Beşiktaş bugün çok büyük bir sınavdan geçmiştir. İnşallah bir milat olur da başlangıç olur. Ama Hasan Arat, benim ve benim gibi düşünen yüzbinlerce kişinin umudunu kırmıştır. Bu çok üzüntü veren bir olaydır.

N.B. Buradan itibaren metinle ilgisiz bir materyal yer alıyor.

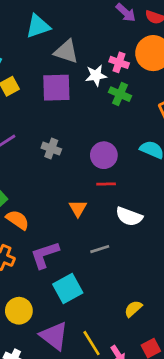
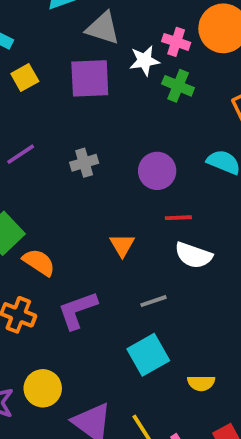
gray cross: (51, 148) -> (84, 163), turned -36
red line: (106, 184) -> (178, 218), moved
cyan square: (68, 289) -> (148, 355), moved
yellow semicircle: (133, 309) -> (201, 383), turned -138

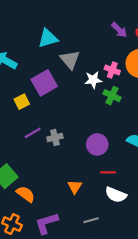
gray triangle: (103, 28) -> (70, 60), turned 30
yellow square: (25, 77) -> (22, 102), moved
purple square: (90, 78) -> (44, 83), moved, turned -30
purple line: (21, 154) -> (33, 133), moved

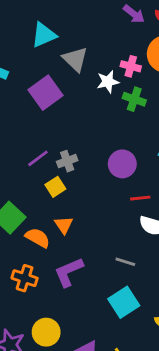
yellow square: (22, 102) -> (55, 187), moved
orange triangle: (75, 187) -> (64, 225), moved
gray line: (91, 220) -> (125, 262), turned 40

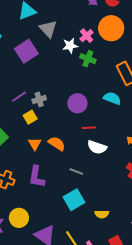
pink cross: (131, 66) -> (87, 36), turned 32
orange semicircle: (38, 238) -> (57, 144), moved
purple L-shape: (69, 272) -> (37, 177), turned -60

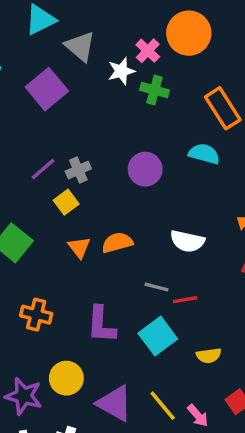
red line: (89, 128) -> (185, 300), moved
orange semicircle: (57, 144) -> (117, 243), turned -42
purple L-shape: (37, 177) -> (101, 325), moved

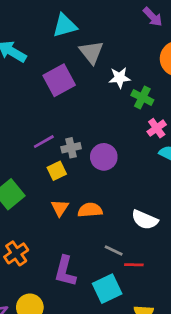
pink cross: (148, 51) -> (157, 128), moved
purple circle: (145, 169) -> (104, 157), moved
orange cross: (36, 315) -> (16, 253), turned 30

Sosyal medya hesaplarında görüyorum, Sergen Yalçın’la görüşüldü haberleri dönüyor. Olabilir. Bana kalırsa Mayıs ayına kadar bu yönetim götürecekse, Serdar Topraktepe’yle götürmesi gerekir. Çünkü Mayıs ayından sonraki gelecek yönetimin ne yapmaya karar vereceği daha mantıklıdır. Serdar Topraktepe geçen sene burada Türkiye Kupası’nı kazanarak kendini ispat etmiştir. Futbolcularla diyaloğu da iyi ama kesin olan bir şey, yerli bir teknik direktörle ve kadronun içinde fazla sayıda yerli oyuncuyla oynanması gerektiğidir. Bu Mustafa, Tayyip, Emirhan, Onur olur. Bu tip kaos ortamlarında yabancı oyuncular hiç bulaşmaz, kenarından oynarlar ve sene sonunda giderler. Yerli futbolcular bilir ki onlar hancıdır, kalıcıdır. O yüzden candan oynarlar. Bundan sonrasını yerli bir teknik direktör ve oyuncu grubuyla olmasını ben tercih ederim.